REQUIRED WORK
If a line of the records contains the string "фильмов", copy it out.

*** Opening of RAW DATA ***

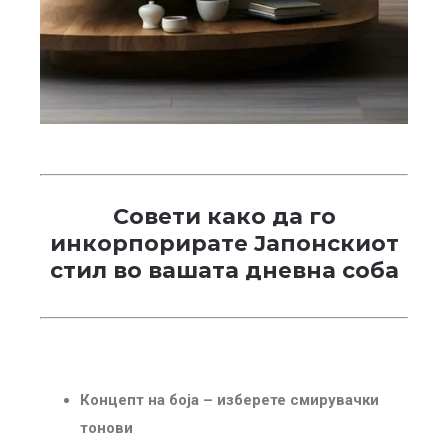
Совети како да го
инкорпорирате Јапонскиот
стил во вашата дневна соба
Концепт на боја – изберете смирувачки
тонови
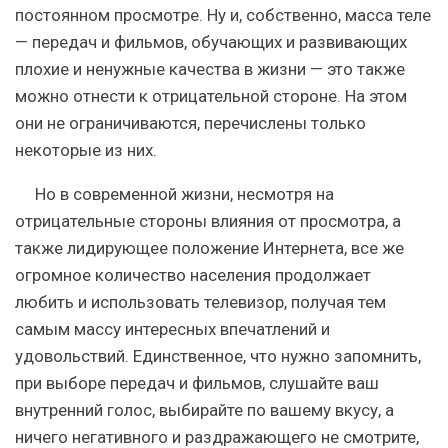
постоянном просмотре. Ну и, собственно, масса теле
— передач и фильмов, обучающих и развивающих
плохие и ненужные качества в жизни — это также
можно отнести к отрицательной стороне. На этом
они не ограничиваются, перечислены только
некоторые из них.
Но в современной жизни, несмотря на
отрицательные стороны влияния от просмотра, а
также лидирующее положение Интернета, все же
огромное количество населения продолжает
любить и использовать телевизор, получая тем
самым массу интересных впечатлений и
удовольствий. Единственное, что нужно запомнить,
при выборе передач и фильмов, слушайте ваш
внутренний голос, выбирайте по вашему вкусу, а
ничего негативного и раздражающего не смотрите,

*** Close of RAW DATA ***

OUTPUT OF THE TASK
— передач и фильмов, обучающих и развивающих
при выборе передач и фильмов, слушайте ваш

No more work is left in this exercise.